Answer in units of L
when i tried to figure it out, i got 451 kpa but i don't think that's right..
If we use the 100 kPa/10.2 m your 451 is very close.
100 x (35.78/10.2) = 452 kPa.
If you figure it by physics
density(g/cc) x depth(m) x gravity(m/s) = 1 g/cc x 35.78 x 9.8 = 350.6 and that plus the 1 atm on top is
350.6 + 101.3 = 450.9.
ooh ok, thank you very much!
this site is seriously a life saver!
To find the kPa at 35.78 m below the water's surface, we can use the given information that the pressure increases by 100 kPa every 10.2 m of depth.
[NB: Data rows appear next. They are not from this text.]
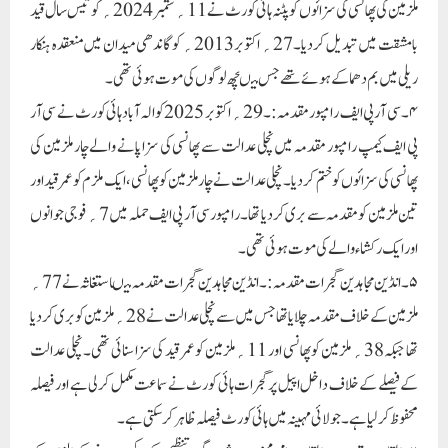
ملزمین کی پھانسی کی سزائوں کو پٹنہ ہائی کورٹ نے 11؍ ستمبر 2024؍ کو تیس سال قید
بامشقت میں تبدیل کردیا ۔27؍ اکتوبر 2013؍ کو گاندھی میدان میں منعقدہ ہنکار
ریلی میں بم دھماکے ہوئے تھے جس میںچھ لوگوں کی موت ہوئی تھی۔
۴۔ سی آر پی ایف رامپور مقدمہ:۔29؍ اکتوبر 2025کو الہ آبادہائی کورٹ نے سی آر
پی ایف کیمپ رامپور مقدمہ میں نچلی عدالت سے پھانسی کی سزا پانے والے چار ملزمین کی
پھانسی کی سزائوں کو ختم کردیا۔نچلی عدالت نے چار ملزمین کو پھانسی، ایک ملزم کو عمر قید اور
تین ملزمین کو مقدمہ سے بری کردیا تھا۔رامپور سی آر پی ایف حملہ میں 7؍ فوجی جوانوں
اور ایک رکشاء والے کی موت ہوئی تھی۔
۵۔ انڈین مجاہدین گجرات مقدمہ:۔ انڈین مجاہدین گجرات مقدمہ میںاستغاثہ نے 77؍
ملزمین کے خلاف مقدمہ چلایا تھا جس میں سے نچلی عدالت نے 28؍ ملزمین کو بری کردیا
تھا جبکہ 38؍ ملزمین کو پھانسی اور 11؍ ملزمین کو عمر قید کی سزا سنائی تھی۔ نچلی عدالت
کے فیصلے کے خلاف داخل اپیل پر گجرات ہائی کورٹ نے سماعت مکمل کرلی ہے اور فیصلہ
محفوظ کرلیا ہے۔جولائی مہینہ میں ہائی کورٹ فیصلہ ظاہر کرسکتی ہے۔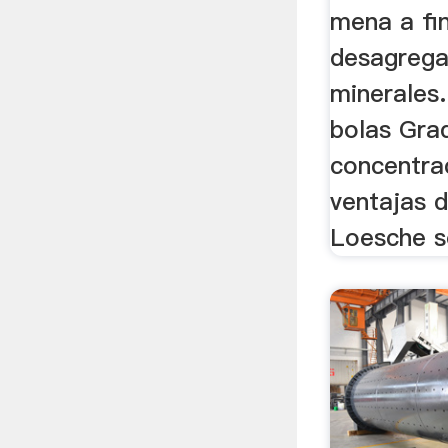
mena a fin
desagrega
minerales.
bolas Gra
concentrac
ventajas d
Loesche s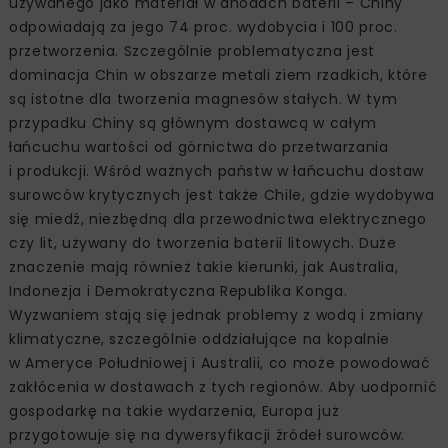
używanego jako materiał w anodach baterii – Chiny
odpowiadają za jego 74 proc. wydobycia i 100 proc.
przetworzenia. Szczególnie problematyczna jest
dominacja Chin w obszarze metali ziem rzadkich, które
są istotne dla tworzenia magnesów stałych. W tym
przypadku Chiny są głównym dostawcą w całym
łańcuchu wartości od górnictwa do przetwarzania
i produkcji. Wśród ważnych państw w łańcuchu dostaw
surowców krytycznych jest także Chile, gdzie wydobywa
się miedź, niezbędną dla przewodnictwa elektrycznego
czy lit, używany do tworzenia baterii litowych. Duże
znaczenie mają również takie kierunki, jak Australia,
Indonezja i Demokratyczna Republika Konga.
Wyzwaniem stają się jednak problemy z wodą i zmiany
klimatyczne, szczególnie oddziałujące na kopalnie
w Ameryce Południowej i Australii, co może powodować
zakłócenia w dostawach z tych regionów. Aby uodpornić
gospodarkę na takie wydarzenia, Europa już
przygotowuje się na dywersyfikacji źródeł surowców.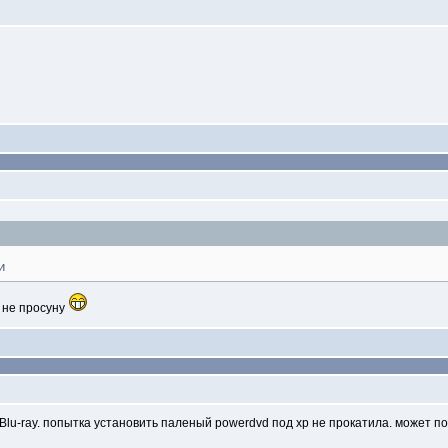
и
 не просуну
Blu-ray. попытка установить паленый powerdvd под xp не прокатила. может под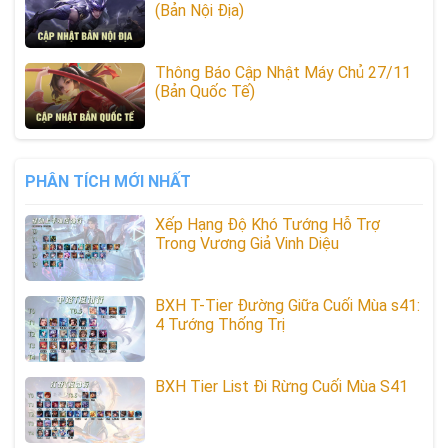
(Bản Nội Địa)
Thông Báo Cập Nhật Máy Chủ 27/11
(Bản Quốc Tế)
PHÂN TÍCH MỚI NHẤT
Xếp Hạng Độ Khó Tướng Hỗ Trợ
Trong Vương Giả Vinh Diệu
BXH T-Tier Đường Giữa Cuối Mùa s41:
4 Tướng Thống Trị
BXH Tier List Đi Rừng Cuối Mùa S41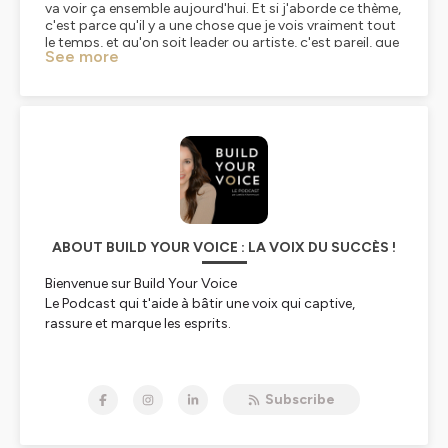
See more
ABOUT BUILD YOUR VOICE : LA VOIX DU SUCCÈS !
Bienvenue sur Build Your Voice
Le Podcast qui t'aide à bâtir une voix qui captive,
rassure et marque les esprits.
Ta voix ne capte pas l'attention ?
Pire, elle te limite, te freine, te trahit ?
Subscribe
Alors tu es au bon endroit.
Découvre ici comment faire mieux avec ta voix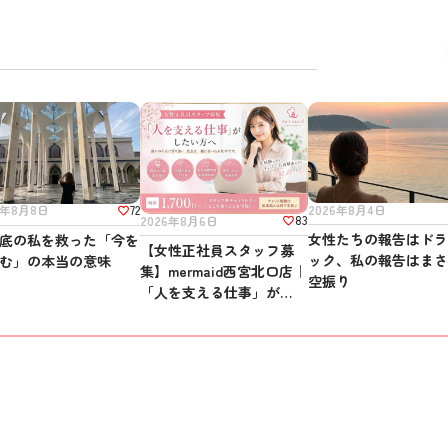
72
2026年8月4日
6年8月8日
83
2026年8月6日
女性たちの報告はド
底の私を救った「今を
【女性正社員スタッフ募
ック、私の報告はま
む」の本当の意味
集】mermaid西宮北口店｜
空振り
「人を支える仕事」がした
い方へ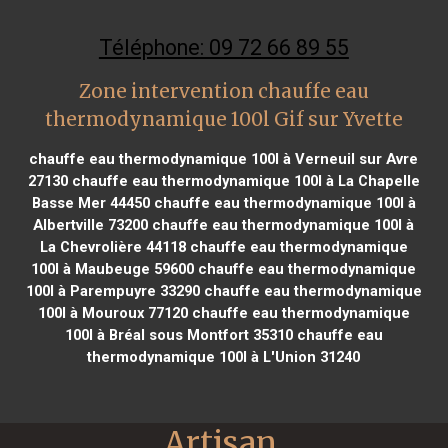
Téléphone: 09 72 66 89 55
Zone intervention chauffe eau
thermodynamique 100l Gif sur Yvette
chauffe eau thermodynamique 100l à Verneuil sur Avre
27130
chauffe eau thermodynamique 100l à La Chapelle
Basse Mer 44450
chauffe eau thermodynamique 100l à
Albertville 73200
chauffe eau thermodynamique 100l à
La Chevrolière 44118
chauffe eau thermodynamique
100l à Maubeuge 59600
chauffe eau thermodynamique
100l à Parempuyre 33290
chauffe eau thermodynamique
100l à Mouroux 77120
chauffe eau thermodynamique
100l à Bréal sous Montfort 35310
chauffe eau
thermodynamique 100l à L'Union 31240
Artisan 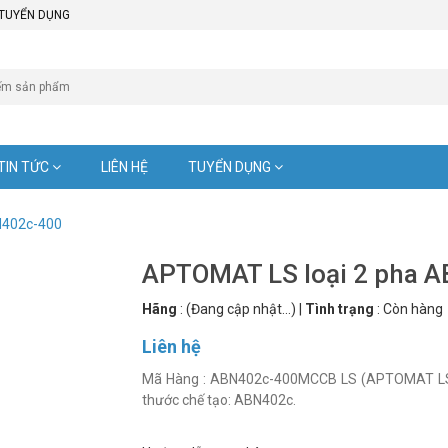
TUYỂN DỤNG
TIN TỨC
LIÊN HỆ
TUYỂN DỤNG
N402c-400
APTOMAT LS loại 2 pha 
Hãng
:
(Đang cập nhật...)
|
Tình trạng
:
Còn hàng
Liên hệ
Mã Hàng : ABN402c-400MCCB LS (APTOMAT LS) loại 2 Pha
thước chế tạo: ABN402c.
First, we need to determine the number of 10.2 m intervals in 35.78 m:
35.78 m / 10.2 m ≈ 3.51 intervals
Since the pressure increases by 100 kPa for each interval, we can multiply the number of intervals by 100 kPa to find the pressure increase:
3.51 intervals * 100 kPa/interval = 351 kPa
To find the pressure at 35.78 m, we need to add this pressure increase to the pressure at 20.4 m. From the given information, we know that at 20.4 m, the pressure is 301 kPa:
301 kPa + 351 kPa = 652 kPa
Therefore, the pressure at 35.78 m below the water's surface is 652 kPa.
Note that the question is asking for the volume at 35.78 m, not the pressure. However, we have found the pressure value for this depth based on the given information. To find the volume at 35.78 m, we need additional information or equations related to volume.